Hacker News new | ask | show | jobs
by timr 1348 days ago
> That is incorrect. The title is completely wrong....Look at the confidence interval. This study was both consistent with a 36% reduction in deaths or a 16% increase in deaths. It's just a really wide range. All we can say about this study is that it didn't gather enough data to identify the size of the effect, not that there wasn't an effect.

In a randomized controlled trial you either find a significant difference in your metrics, or you don't. There's no other option. In all cases where you don't find a significant difference, the problem is that the confidence interval is too wide for whatever difference seems to exist. Your argument here is a fallacy (i.e. "you just didn't do a big enough sample!") which is a variant of my personal favorite: "it would have worked if you'd done X, Y or Z!"

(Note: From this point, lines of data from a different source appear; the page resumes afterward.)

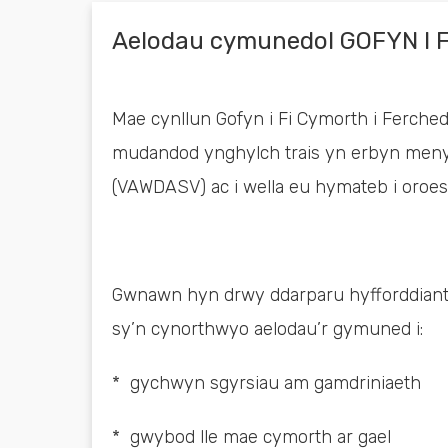
Aelodau cymunedol GOFYN I F
Mae cynllun Gofyn i Fi Cymorth i Ferche
mudandod ynghylch trais yn erbyn menyw
(VAWDASV) ac i wella eu hymateb i oroes
Gwnawn hyn drwy ddarparu hyfforddiant
sy’n cynorthwyo aelodau’r gymuned i:
* gychwyn sgyrsiau am gamdriniaeth
* gwybod lle mae cymorth ar gael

There's always another X, Y, or Z. The negative study is always too small for the people who believe in the thing it's testing. As a supporter of some intervention, the onus is therefore on you to prove your claim in a demonstrated scenario, not on everyone else to disprove it in all scenarios. Could it be true that colonoscopies have some significant benefit to mortality smaller than detectable by a 80,000-person RCT? Sure. But that doesn't make the headline wrong.

This study didn't find a mortality benefit. Arguing that there's some theoretical other study that might find a benefit isn't relevant.

1 comments

> In a randomized controlled trial you either find a significant difference in your metrics, or you don't. There's no other option.

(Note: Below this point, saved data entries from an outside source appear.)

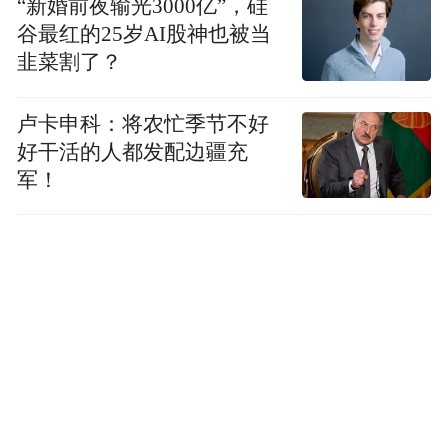
“新婚前夜输光3000亿”，硅
“特别声明：以上作品内容(包括在内的视频、图片或音
谷最红的25岁AI股神也被当
频)为凤凰网旗下自媒体平台“大风号”用户上传并发
韭菜割了？
布，本平台仅提供信息存储空间服务。
Notice: The content above (including the videos,
pictures and audios if any) is uploaded and posted
卢卡申科：将农忙季节不好
by the user of Dafeng Hao, which is a social media
好干活的人都发配边疆充
platform and merely provides information storage
军！
space services.”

This is a poor way of thinking about statistics. Whether you reject or not a sharp null hypothesis doesn't give you much information (See for example: https://www.gwern.net/Everything). Failing to reject in particular, can be compatible with a wide range of effects.

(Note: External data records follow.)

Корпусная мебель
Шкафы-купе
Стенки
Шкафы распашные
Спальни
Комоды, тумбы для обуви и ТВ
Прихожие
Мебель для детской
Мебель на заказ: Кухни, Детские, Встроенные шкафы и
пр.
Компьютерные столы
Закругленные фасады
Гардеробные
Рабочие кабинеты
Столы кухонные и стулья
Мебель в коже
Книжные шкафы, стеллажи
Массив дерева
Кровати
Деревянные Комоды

>In all cases where you don't find a significant difference, the problem is that the confidence interval is too wide for whatever difference seems to exist.

With enough data, there could totally have been a tight range around no effect or a small effect. This is not what we got here though.

Also note that other variables such as cancer risk came out significant, so while this study doesn't provide much inductive evidence around cancer death, we do get some deductive evidence based on the known link between cancer and death. Not to mention that cancer and cancer treatments are not fun even when they don't kill you.

> With enough data, there could totally have been a tight range around no effect or a small effect. This is not what we got here though.

What the trial showed was a small effect with a wide uncertainty on a big sample. We cannot distinguish this from zero.

Again, could the observed effect be significant with a larger trial? Sure. But that's always true for a negative result. The objection carries no information.

>could the observed effect be significant with a larger trial? Sure. But that's always true for a negative result.

Sure, this is true, it's one of the reasons why results being significant or not is not very relevant. At some point you want to move towards whether the effect size is in a clinically relevant range or not.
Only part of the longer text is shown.